F.A.Q.

Plotting

How do I save an interactive chart?

The interactive charts that our library produces are made with altair. These charts use javascript for the interactivity and they are based on vega. You can represent the entire chart (including the data) as a json object. This means that you can always save a visluatisation as an html page or as a json file.

from whatlies.language import SpacyLanguage

words = ["prince", "princess", "nurse", "doctor", "banker", "man", "woman",
         "cousin", "neice", "king", "queen", "dude", "guy", "gal", "fire",
         "dog", "cat", "mouse", "red", "blue", "green", "yellow", "water",
         "person", "family", "brother", "sister"]

lang = SpacyLanguage("en_core_web_md")
emb = lang[words]

p = emb.plot_interactive('man', 'woman')
p.to_html("plot.html")
p.to_json("plot.json")

A tutorial on how this works exactly can be found here.

How do I save an interactive chart for publication?

You can also choose to save an interactive chart as an svg/png/pdf if you're interested in using an altair visualisation in a publication. More details are listed on their documentation page in short you'll need to install the altair_saver package for this functionality.
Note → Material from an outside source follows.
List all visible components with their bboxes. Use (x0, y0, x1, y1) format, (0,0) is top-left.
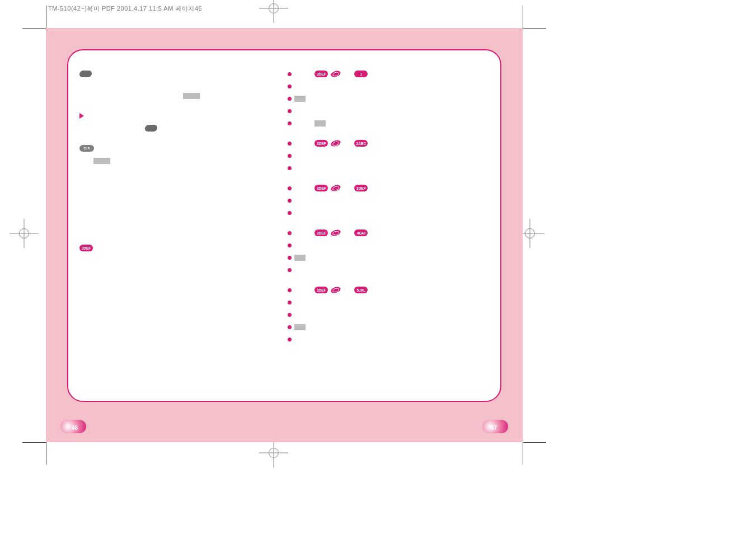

To get this code to work you may need to install some node dependencies though. To install them locally in your project run;

npm install vega-lite vega-cli canvas

Once these are all installed, the following code snippet will work;

from whatlies.language import SpacyLanguage
from altair_saver import save

words = ["prince", "princess", "nurse", "doctor", "banker", "man", "woman",
         "cousin", "neice", "king", "queen", "dude", "guy", "gal", "fire",
         "dog", "cat", "mouse", "red", "blue", "green", "yellow", "water",
         "person", "family", "brother", "sister"]

lang = SpacyLanguage("en_core_web_md")
emb = lang[words]

p = emb.plot_interactive('man', 'woman')
save(p, "chart.png")

This saves the following chart on disk;

How do I change the title/size of the interactive chart?

The interactive charts are Altair charts and that means that you could do something like this:

from whatlies.language import SpacyLanguage

words = ["prince", "princess", "nurse", "doctor", "banker", "man", "woman",
         "cousin", "neice", "king", "queen", "dude", "guy", "gal", "fire",
         "dog", "cat", "mouse", "red", "blue", "green", "yellow", "water",
         "person", "family", "brother", "sister"]

lang = SpacyLanguage("en_core_web_md")
emb = lang[words]

p = emb.plot_interactive('man', 'woman')

p.properties(title="spaCy", height=200, width=200)

One common feature is that you might set the width to the container size in order to achieve 100% width.

p.properties(title="spaCy", height=200, width="container")

Languages

How do I access nearest tokens from a language model?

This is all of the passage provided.